Six weeks after the story broke, the CIA’s PR machine struck back. The Intercept notes the “CIA watched these developments closely, collaborating where it could with outlets who wanted to challenge Webb’s reporting.”
The Intercept summarized the account of Nicholas Dujmovic, who was a staffer at the CIA Directorate of Intelligence at the time:
“The agency supplied the press, ‘as well as former Agency officials, who were themselves representing the Agency in interviews with the media,’ with ‘these more balanced stories,’ Dujmovic wrote. The Washington Post proved particularly useful. ‘Because of the Post‘s national reputation, its articles especially were picked up by other papers, helping to create what the Associated Press called a “firestorm of reaction” against the San Jose Mercury News.’ Over the month that followed, critical media coverage of the series (‘balanced reporting’) far outnumbered supportive stories, a trend the CIA credited to the Post, The New York Times, ‘and especially the Los Angeles Times.’”

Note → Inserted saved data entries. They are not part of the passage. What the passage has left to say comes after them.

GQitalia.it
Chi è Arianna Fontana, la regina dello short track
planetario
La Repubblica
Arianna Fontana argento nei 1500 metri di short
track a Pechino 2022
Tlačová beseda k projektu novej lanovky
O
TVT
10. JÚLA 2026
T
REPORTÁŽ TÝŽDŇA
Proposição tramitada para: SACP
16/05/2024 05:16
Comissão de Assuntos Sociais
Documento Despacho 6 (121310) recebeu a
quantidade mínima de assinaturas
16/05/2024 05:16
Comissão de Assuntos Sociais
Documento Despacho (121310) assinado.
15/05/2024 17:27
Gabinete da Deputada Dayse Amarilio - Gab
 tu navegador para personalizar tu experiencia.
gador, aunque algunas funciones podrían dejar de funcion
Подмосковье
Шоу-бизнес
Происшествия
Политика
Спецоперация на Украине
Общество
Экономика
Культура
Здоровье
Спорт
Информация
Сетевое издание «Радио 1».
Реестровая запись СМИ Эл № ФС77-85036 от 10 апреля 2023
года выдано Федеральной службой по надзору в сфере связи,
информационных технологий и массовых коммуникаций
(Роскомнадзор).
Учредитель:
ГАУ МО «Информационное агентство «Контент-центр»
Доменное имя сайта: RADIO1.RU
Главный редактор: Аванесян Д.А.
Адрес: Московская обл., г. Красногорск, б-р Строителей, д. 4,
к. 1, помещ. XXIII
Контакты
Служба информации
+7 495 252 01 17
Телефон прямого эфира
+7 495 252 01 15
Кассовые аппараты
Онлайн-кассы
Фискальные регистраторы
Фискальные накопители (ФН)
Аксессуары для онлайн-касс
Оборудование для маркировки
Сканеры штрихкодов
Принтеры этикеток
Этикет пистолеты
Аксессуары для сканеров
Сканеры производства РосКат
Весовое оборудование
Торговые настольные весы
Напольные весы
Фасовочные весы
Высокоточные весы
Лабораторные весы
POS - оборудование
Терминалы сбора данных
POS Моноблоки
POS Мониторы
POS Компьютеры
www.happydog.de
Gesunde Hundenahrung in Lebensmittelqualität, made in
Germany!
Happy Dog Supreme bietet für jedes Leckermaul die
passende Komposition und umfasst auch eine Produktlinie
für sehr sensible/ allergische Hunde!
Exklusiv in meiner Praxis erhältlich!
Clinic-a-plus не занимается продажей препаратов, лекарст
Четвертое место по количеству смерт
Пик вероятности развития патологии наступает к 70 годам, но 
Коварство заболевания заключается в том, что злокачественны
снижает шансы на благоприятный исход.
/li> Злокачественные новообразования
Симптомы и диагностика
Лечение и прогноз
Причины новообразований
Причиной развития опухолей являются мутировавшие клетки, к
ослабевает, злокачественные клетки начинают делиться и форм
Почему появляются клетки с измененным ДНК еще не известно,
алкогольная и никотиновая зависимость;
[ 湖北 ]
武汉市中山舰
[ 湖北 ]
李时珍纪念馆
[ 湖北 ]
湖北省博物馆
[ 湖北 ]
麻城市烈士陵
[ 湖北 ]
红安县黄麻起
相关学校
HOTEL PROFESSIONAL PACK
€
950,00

Given the CIA’s history of using media to accomplish both internal and external political goals, it’s possible — though admittedly wholly unconfirmed — this Post piece on Russia serves as yet another example of the clandestine agency using the paper as a tool to achieve its own ends.
Regardless, the Post continues to treat anonymous statements from the agency as fact, leading the way as countless other mainstream outlets parrot their narrative. Though it’s possible Russia did attempt to intervene in the U.S. election, there is little reason to trust information from an outlet with a history of collaborating with the agency spreading these claims.
Should any actual evidence of Russian hacking be produced, however, it’s likely the Post will be among the first to let us know.
Editor’s Note: This article has been updated to reflect that Bob Casey was director of the CIA in the 1980s, not the 1990s.